WHAT YOU HAVE TO DO
Would you transcribe exactly the lines below, starting at the one that contains "pearl; precious stone; the face" and ending with the last line, both included? Leave out all other lines.

====== RECORDS PROVIDED ======

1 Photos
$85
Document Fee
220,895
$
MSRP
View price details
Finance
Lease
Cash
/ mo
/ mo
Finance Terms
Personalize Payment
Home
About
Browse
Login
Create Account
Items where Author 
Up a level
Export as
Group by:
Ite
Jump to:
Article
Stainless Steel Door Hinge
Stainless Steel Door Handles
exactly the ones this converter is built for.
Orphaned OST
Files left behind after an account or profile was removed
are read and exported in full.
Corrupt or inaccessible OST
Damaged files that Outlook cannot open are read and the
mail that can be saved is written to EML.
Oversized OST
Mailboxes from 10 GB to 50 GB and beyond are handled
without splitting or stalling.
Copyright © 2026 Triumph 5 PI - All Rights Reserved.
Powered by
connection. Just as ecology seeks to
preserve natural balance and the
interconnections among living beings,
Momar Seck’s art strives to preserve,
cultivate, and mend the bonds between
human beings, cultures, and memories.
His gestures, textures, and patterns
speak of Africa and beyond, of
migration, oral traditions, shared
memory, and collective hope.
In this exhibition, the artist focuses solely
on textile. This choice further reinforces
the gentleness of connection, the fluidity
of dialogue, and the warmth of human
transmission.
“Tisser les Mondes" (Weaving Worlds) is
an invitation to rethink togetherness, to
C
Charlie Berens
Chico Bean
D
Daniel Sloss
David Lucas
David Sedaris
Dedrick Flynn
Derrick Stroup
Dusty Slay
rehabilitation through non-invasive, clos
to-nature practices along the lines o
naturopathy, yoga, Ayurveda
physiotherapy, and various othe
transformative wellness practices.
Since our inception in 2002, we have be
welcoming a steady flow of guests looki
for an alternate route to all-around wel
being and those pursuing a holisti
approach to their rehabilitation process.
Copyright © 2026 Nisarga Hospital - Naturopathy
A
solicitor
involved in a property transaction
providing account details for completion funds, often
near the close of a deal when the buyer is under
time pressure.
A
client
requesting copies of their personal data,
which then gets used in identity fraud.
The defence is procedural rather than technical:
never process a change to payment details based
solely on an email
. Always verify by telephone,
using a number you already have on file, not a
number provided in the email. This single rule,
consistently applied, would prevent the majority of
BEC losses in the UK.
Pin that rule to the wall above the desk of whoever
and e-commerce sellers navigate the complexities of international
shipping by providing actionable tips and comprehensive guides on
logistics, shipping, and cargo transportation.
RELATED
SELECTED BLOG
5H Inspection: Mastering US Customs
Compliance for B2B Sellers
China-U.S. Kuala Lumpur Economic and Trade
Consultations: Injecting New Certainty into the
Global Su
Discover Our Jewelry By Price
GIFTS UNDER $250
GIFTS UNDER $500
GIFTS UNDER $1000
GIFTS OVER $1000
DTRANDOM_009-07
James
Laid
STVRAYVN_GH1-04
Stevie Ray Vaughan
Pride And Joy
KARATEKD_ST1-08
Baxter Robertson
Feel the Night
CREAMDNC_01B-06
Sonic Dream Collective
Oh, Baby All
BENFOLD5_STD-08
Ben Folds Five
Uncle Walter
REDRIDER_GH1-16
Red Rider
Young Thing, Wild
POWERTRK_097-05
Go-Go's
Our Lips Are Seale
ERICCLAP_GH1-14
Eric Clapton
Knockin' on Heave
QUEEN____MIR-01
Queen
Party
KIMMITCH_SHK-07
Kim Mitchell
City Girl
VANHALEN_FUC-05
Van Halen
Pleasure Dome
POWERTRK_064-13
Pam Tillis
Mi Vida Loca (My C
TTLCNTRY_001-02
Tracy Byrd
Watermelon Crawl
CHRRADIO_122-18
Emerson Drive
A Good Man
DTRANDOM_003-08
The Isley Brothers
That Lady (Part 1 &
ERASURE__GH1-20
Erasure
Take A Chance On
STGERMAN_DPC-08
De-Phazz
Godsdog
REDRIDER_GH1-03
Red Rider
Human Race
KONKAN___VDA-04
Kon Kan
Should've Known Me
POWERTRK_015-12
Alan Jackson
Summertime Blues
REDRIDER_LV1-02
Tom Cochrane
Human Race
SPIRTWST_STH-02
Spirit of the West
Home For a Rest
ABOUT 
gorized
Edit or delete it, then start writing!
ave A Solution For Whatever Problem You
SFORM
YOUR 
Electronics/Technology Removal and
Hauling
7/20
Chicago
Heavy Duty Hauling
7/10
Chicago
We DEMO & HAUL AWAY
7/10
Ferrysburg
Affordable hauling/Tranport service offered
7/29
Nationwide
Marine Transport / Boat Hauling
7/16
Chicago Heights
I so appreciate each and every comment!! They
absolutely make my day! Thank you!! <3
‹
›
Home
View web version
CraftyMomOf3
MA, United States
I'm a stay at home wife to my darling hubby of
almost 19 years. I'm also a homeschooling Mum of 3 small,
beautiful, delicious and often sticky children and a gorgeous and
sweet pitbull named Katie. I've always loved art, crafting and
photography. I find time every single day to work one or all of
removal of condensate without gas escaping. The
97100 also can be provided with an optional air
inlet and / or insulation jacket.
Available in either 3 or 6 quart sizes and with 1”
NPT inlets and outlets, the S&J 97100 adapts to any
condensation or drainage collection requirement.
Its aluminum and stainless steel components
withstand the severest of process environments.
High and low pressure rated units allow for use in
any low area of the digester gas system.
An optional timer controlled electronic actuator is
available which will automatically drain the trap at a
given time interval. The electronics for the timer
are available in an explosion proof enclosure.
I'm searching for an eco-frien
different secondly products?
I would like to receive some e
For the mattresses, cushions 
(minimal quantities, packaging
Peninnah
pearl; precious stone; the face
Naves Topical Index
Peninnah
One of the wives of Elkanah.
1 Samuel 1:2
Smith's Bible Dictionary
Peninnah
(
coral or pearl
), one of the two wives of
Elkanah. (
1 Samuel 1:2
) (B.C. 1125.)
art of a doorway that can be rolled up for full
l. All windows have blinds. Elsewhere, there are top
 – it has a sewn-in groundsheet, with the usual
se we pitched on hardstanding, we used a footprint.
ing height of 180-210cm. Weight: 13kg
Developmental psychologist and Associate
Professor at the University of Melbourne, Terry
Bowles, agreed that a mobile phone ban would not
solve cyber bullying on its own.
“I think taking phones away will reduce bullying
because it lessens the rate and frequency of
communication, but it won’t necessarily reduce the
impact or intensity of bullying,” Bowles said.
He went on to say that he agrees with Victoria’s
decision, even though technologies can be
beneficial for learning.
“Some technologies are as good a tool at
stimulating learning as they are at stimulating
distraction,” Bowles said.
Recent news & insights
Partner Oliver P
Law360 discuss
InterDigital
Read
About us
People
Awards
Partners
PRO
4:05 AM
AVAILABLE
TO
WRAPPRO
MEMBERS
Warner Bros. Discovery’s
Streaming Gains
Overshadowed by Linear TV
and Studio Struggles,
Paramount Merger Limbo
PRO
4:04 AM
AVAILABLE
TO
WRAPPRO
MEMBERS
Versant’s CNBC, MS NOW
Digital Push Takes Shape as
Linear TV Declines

======

ANSWER BOX
pearl; precious stone; the face
Naves Topical Index
Peninnah
One of the wives of Elkanah.
1 Samuel 1:2
Smith's Bible Dictionary
Peninnah
(
coral or pearl
), one of the two wives of
Elkanah. (
1 Samuel 1:2
) (B.C. 1125.)
art of a doorway that can be rolled up for full
l. All windows have blinds. Elsewhere, there are top
 – it has a sewn-in groundsheet, with the usual
se we pitched on hardstanding, we used a footprint.
ing height of 180-210cm. Weight: 13kg
Developmental psychologist and Associate
Professor at the University of Melbourne, Terry
Bowles, agreed that a mobile phone ban would not
solve cyber bullying on its own.
“I think taking phones away will reduce bullying
because it lessens the rate and frequency of
communication, but it won’t necessarily reduce the
impact or intensity of bullying,” Bowles said.
He went on to say that he agrees with Victoria’s
decision, even though technologies can be
beneficial for learning.
“Some technologies are as good a tool at
stimulating learning as they are at stimulating
distraction,” Bowles said.
Recent news & insights
Partner Oliver P
Law360 discuss
InterDigital
Read
About us
People
Awards
Partners
PRO
4:05 AM
AVAILABLE
TO
WRAPPRO
MEMBERS
Warner Bros. Discovery’s
Streaming Gains
Overshadowed by Linear TV
and Studio Struggles,
Paramount Merger Limbo
PRO
4:04 AM
AVAILABLE
TO
WRAPPRO
MEMBERS
Versant’s CNBC, MS NOW
Digital Push Takes Shape as
Linear TV Declines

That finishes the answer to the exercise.